Transcribed page contents:
# # #

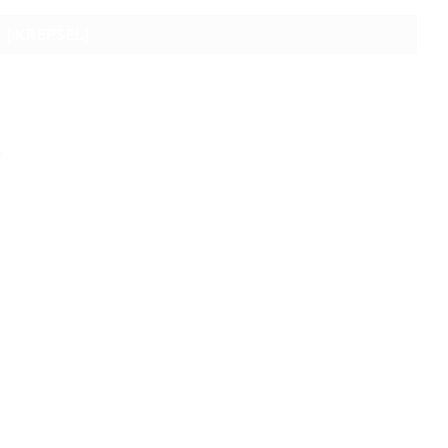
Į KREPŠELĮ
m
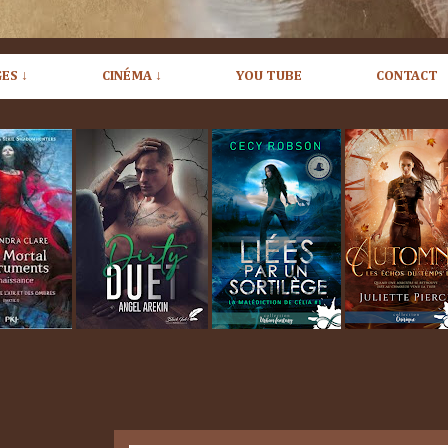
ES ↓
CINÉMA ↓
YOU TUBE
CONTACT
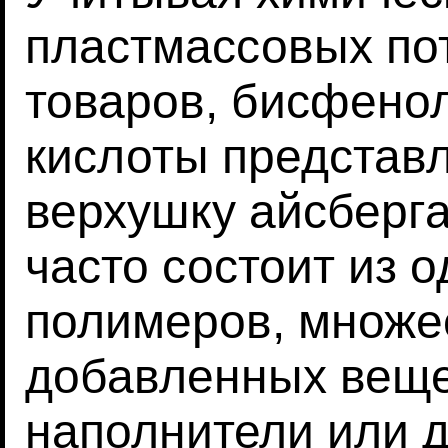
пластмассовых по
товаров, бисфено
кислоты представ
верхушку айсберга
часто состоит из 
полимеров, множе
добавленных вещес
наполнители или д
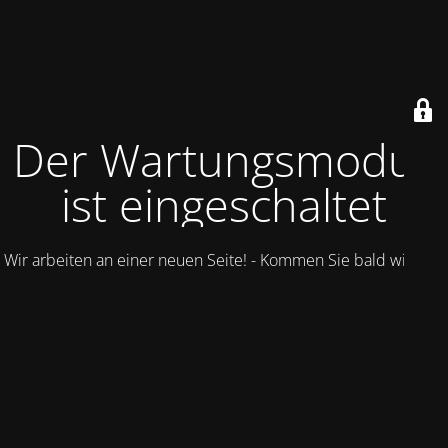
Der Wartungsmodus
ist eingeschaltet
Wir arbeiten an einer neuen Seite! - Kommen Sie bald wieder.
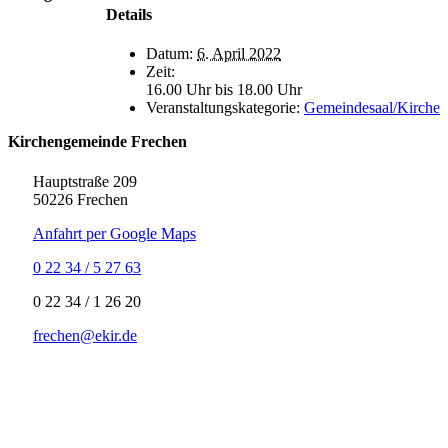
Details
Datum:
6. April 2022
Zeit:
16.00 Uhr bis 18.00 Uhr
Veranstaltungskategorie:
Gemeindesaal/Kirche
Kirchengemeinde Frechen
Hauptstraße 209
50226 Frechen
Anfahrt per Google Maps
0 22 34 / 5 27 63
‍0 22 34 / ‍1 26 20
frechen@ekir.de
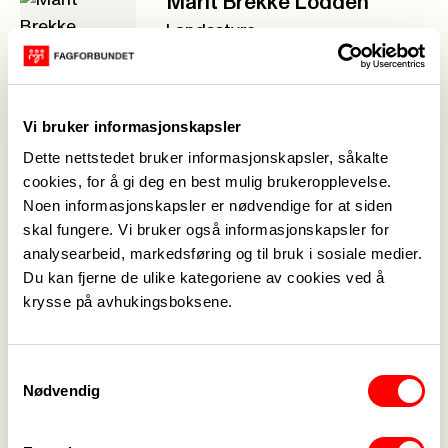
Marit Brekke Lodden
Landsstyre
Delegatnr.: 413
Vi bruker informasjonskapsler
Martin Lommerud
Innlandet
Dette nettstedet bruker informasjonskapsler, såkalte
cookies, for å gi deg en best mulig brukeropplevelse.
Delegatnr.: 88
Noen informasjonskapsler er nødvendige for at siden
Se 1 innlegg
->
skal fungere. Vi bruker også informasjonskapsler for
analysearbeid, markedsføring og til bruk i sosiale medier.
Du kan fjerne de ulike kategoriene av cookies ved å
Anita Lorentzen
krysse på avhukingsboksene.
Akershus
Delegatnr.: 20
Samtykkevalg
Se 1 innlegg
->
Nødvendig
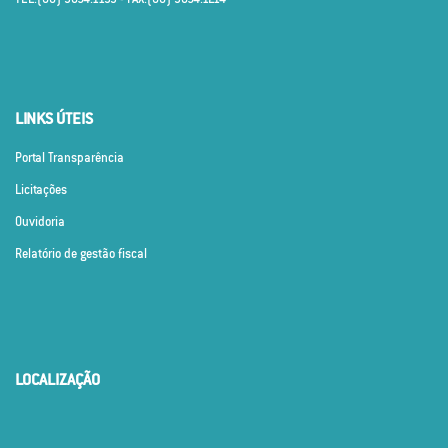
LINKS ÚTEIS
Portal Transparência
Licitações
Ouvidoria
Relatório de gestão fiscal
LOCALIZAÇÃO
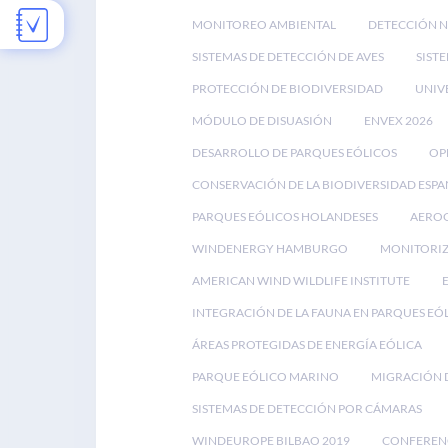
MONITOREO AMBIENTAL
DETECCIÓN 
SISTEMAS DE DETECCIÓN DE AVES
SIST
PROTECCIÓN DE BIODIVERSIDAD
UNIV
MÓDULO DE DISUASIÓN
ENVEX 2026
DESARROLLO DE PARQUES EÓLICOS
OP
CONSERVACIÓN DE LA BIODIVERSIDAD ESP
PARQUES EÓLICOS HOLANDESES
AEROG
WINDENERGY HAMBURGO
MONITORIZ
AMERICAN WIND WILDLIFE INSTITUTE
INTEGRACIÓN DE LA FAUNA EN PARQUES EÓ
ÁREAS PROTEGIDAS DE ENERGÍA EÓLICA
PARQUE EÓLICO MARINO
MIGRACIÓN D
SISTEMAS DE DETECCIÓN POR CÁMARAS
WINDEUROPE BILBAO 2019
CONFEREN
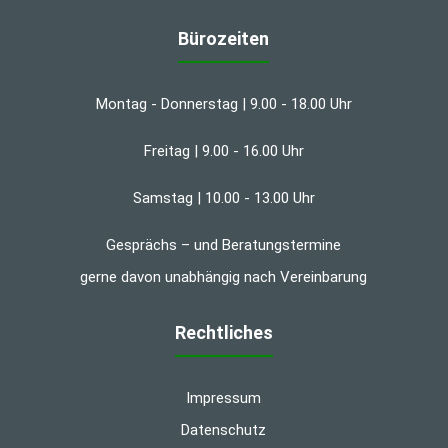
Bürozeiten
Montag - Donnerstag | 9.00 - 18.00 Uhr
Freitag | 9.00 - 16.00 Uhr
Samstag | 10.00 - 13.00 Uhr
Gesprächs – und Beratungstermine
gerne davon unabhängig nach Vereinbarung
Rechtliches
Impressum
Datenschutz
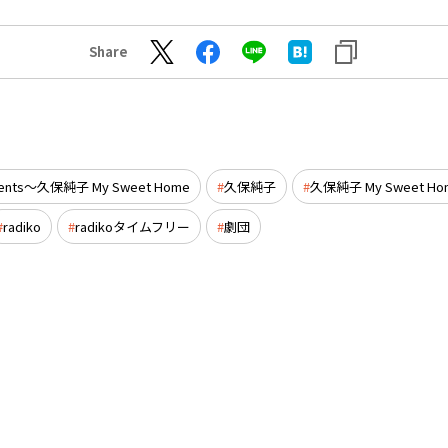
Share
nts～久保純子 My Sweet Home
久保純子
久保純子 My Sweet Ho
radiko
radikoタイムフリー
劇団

# # #

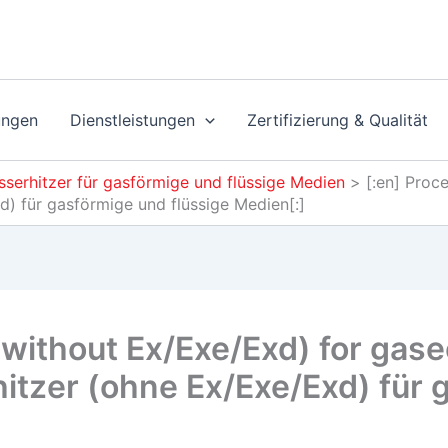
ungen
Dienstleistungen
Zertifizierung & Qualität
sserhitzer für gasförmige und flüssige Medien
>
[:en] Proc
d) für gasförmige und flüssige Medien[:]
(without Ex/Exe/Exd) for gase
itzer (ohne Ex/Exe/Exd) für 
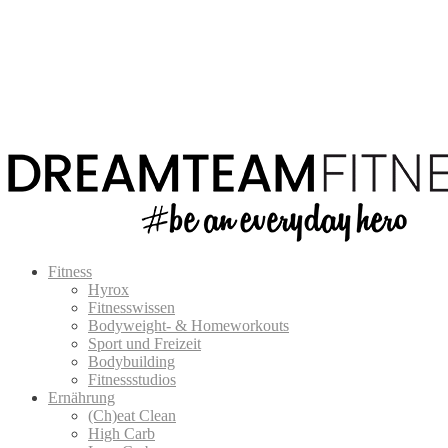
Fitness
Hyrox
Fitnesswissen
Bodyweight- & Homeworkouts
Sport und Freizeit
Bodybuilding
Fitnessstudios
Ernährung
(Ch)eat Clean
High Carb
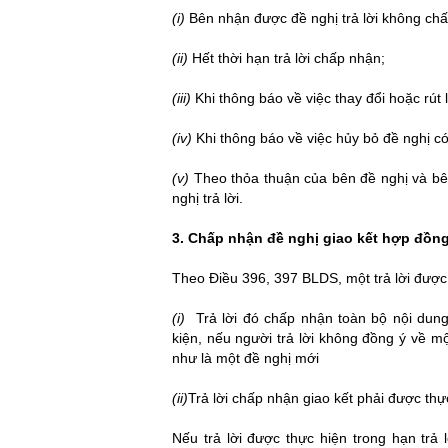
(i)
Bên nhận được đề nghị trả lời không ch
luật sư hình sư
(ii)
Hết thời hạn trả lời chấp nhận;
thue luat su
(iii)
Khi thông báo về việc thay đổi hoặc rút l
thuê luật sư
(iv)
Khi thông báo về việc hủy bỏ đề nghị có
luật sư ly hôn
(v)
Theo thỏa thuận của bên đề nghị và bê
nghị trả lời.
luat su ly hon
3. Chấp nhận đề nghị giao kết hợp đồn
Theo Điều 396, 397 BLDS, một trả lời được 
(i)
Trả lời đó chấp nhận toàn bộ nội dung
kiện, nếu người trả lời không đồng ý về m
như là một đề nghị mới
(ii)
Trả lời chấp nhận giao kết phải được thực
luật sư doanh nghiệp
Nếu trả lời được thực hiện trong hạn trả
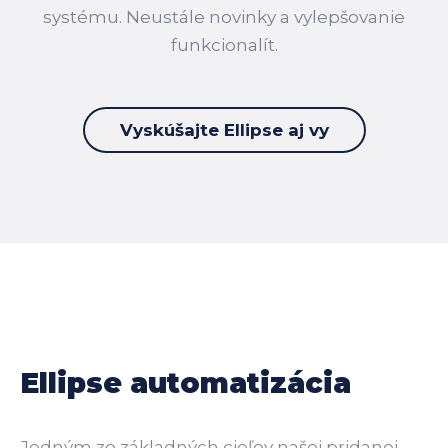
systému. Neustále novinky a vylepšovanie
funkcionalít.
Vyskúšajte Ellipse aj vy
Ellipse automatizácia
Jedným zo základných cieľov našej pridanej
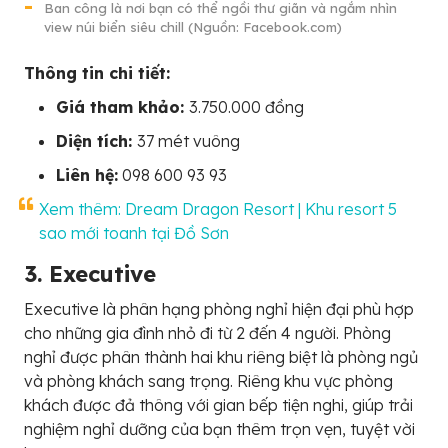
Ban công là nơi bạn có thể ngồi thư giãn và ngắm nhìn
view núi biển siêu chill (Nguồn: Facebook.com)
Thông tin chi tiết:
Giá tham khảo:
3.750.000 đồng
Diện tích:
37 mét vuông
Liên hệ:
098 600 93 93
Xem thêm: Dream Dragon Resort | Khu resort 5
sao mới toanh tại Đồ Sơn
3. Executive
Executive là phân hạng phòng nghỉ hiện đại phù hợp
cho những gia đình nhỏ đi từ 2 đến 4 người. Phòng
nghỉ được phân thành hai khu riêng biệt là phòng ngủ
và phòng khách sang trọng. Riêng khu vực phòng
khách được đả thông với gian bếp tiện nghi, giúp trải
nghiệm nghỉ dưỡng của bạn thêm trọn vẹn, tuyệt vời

# # #

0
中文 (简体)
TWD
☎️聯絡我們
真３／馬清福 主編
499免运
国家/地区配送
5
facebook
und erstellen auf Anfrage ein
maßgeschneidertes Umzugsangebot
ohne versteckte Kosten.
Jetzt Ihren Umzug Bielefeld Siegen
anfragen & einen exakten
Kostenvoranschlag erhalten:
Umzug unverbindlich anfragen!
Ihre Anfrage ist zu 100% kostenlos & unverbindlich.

# # #

== About this task ==
Write out again exactly the lines above from the one with "0 22 34 / 5 27 63" through the one with "analysearbeid, markedsføring og", adding no other lines and no pictures.

== Finished task ==
0 22 34 / 5 27 63
‍0 22 34 / ‍1 26 20
frechen@ekir.de
Marit Brekke Lodden
Landsstyre
Delegatnr.: 413
Vi bruker informasjonskapsler
Martin Lommerud
Innlandet
Dette nettstedet bruker informasjonskapsler, såkalte
cookies, for å gi deg en best mulig brukeropplevelse.
Delegatnr.: 88
Noen informasjonskapsler er nødvendige for at siden
Se 1 innlegg
->
skal fungere. Vi bruker også informasjonskapsler for
analysearbeid, markedsføring og til bruk i sosiale medier.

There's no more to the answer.